Exiting Basecamp (Sort of)

A few years ago, I was looking to solve a problem that, in hindsight, didn’t need solving. Specifically, I wanted to have a system in place for legal clients to have easy access to their digital documents. After some research and trials (why are nearly all legal-focused software/services terrible?), I ended up choosing Basecamp.

I have read several books by Basecamp’s founders, and I believed (and continue to believe) in the company. So I spent time and money making the transition of many legal files into a Basecamp install and spent client attention getting them into the system. This was no small investment for me. Basecamp costs $1,000 per year. Moreover, it is a web service and not particularly automation friendly. I figured out work-arounds, but my traditional bag of tricks did not work, and everything I did in relation to my legal files took … just … a … little … longer.

OmniFocus recently reminded me that I am a few months away from my annual Basecamp renewal, so I spent some time looking into my usage. In doing so, I realized that only 3% of my clients were using it as I envisioned. I spoke with a few clients about this, and one explained to me, “Dave, I’m paying you for a service. Don’t make me learn software to do so.”

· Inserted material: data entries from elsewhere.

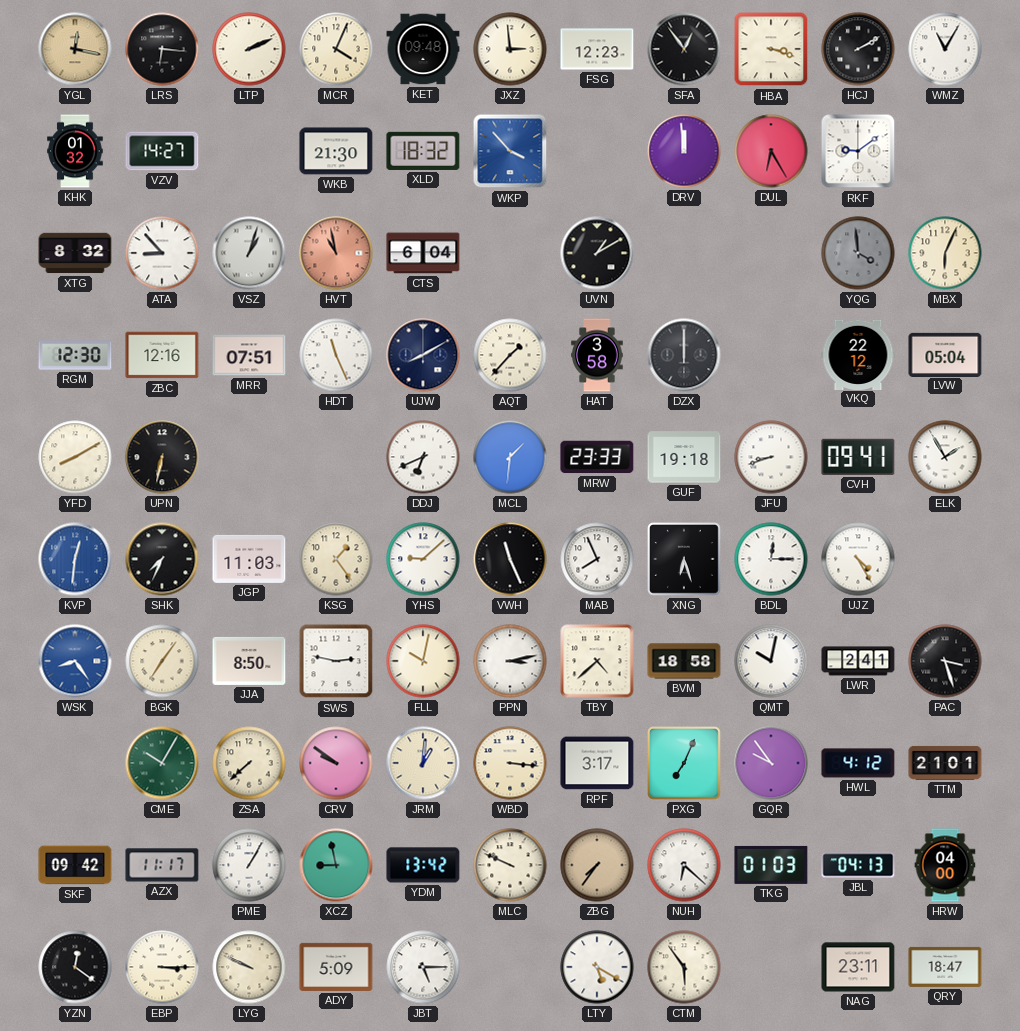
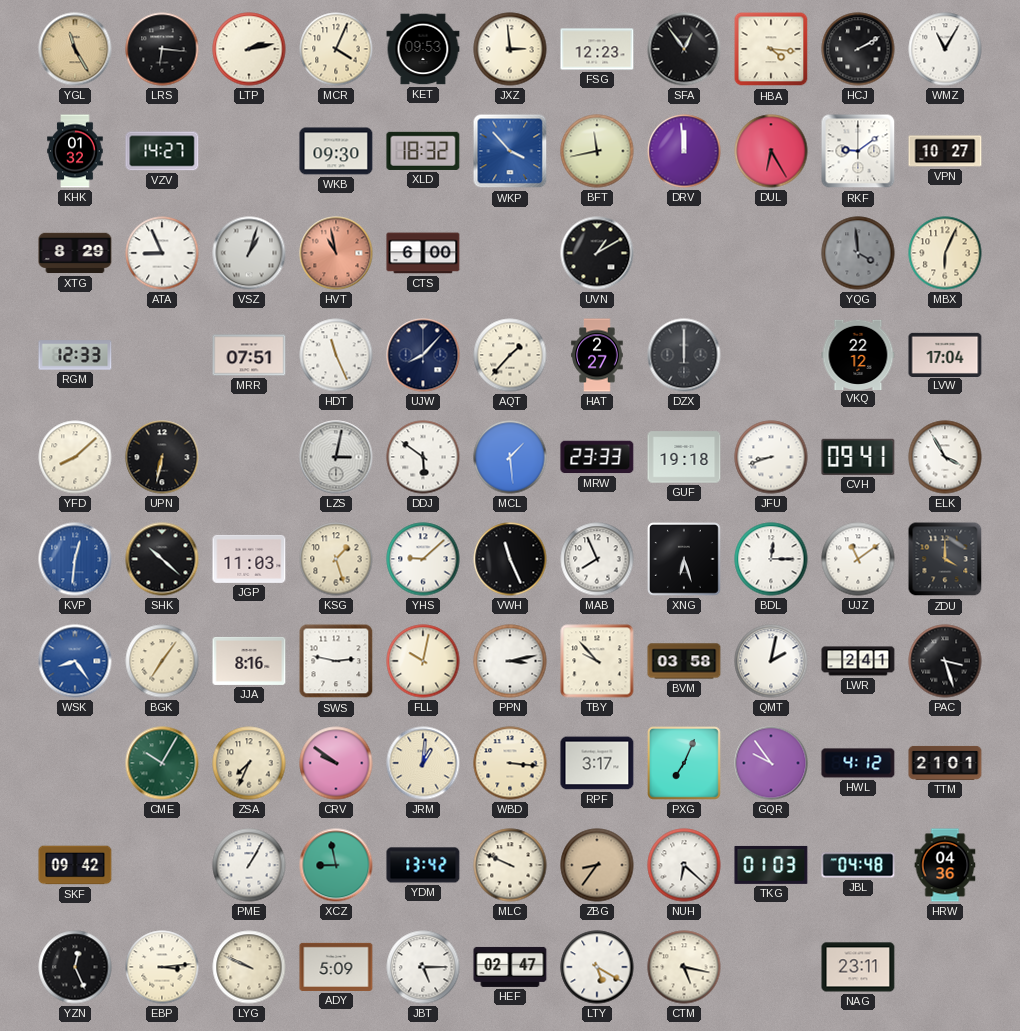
YGL: 12:17 -> 11:25
LTP: 2:11 -> 2:13
KET: 09:48 -> 09:53
HBA: 3:18 -> 4:16
WKB: 21:30 -> 09:30
BFT: none -> 11:43
VPN: none -> 10:27
XTG: 8:32 -> 8:29
ATA: 8:53 -> 8:56
CTS: 6:04 -> 6:00
RGM: 12:30 -> 12:33
ZBC: 12:16 -> none
UJW: 8:10 -> 8:07
HAT: 3:58 -> 2:27
LVW: 05:04 -> 17:04
YFD: 8:10 -> 8:08
LZS: none -> 3:02
DDJ: 6:41 -> 5:51
MCL: 1:31 -> 1:29
ELK: 1:55 -> 3:55
SHK: 7:34 -> 10:22
KSG: 1:24 -> 1:27
UJZ: 4:25 -> 11:09
ZDU: none -> 4:00
JJA: 8:50 -> 8:16
TBY: 4:38 -> 9:53
BVM: 18:58 -> 03:58
QMT: 10:02 -> 2:02
ZSA: 7:38 -> 7:34
AZX: 11:17 -> none
ZBG: 7:36 -> 8:36
JBL: 04:13 -> 04:48
HRW: 04:00 -> 04:36
YZN: 12:21 -> 12:26
EBP: 3:15 -> 3:14
HEF: none -> 02:47
CTM: 5:54 -> 5:17
QRY: 18:47 -> none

In short, my Basecamp experiment crashed and burned. So over the last few months, I have been pulling my legal data out of Basecamp, and I am now sorting out a more traditional, local file system for that data. There were other benefits available on Basecamp that I will miss, specifically the ability to easily combine documents, notes, email, and other data on a per-transaction basis. So now I am neck-deep in JavaScript and creating tools in Drafts, Hazel, Keyboard Maestro, Shortcuts, and all the other bits to replicate those features locally. It’s all working out, and it probably would not surprise you to learn that I am enjoying building out the new automation.

There is, however, a plot twist. The purpose of the Basecamp experiment was to solve a perceived problem with the law practice, but since I had the account, I also started using it for administration of the MacSparky bits. My virtual assistant liked Basecamp and, from the beginning, it was a very convenient place for us to work together. I spent some time looking at other collaboration tools and none of them are particularly appealing. So while I am going shut down my paid account, I will remain in Basecamp with a free personal account, limited to three projects. That is plenty for us to keep things rolling at MacSparky.

Plan on future posts here about automation and file management since now I am neck-deep in it.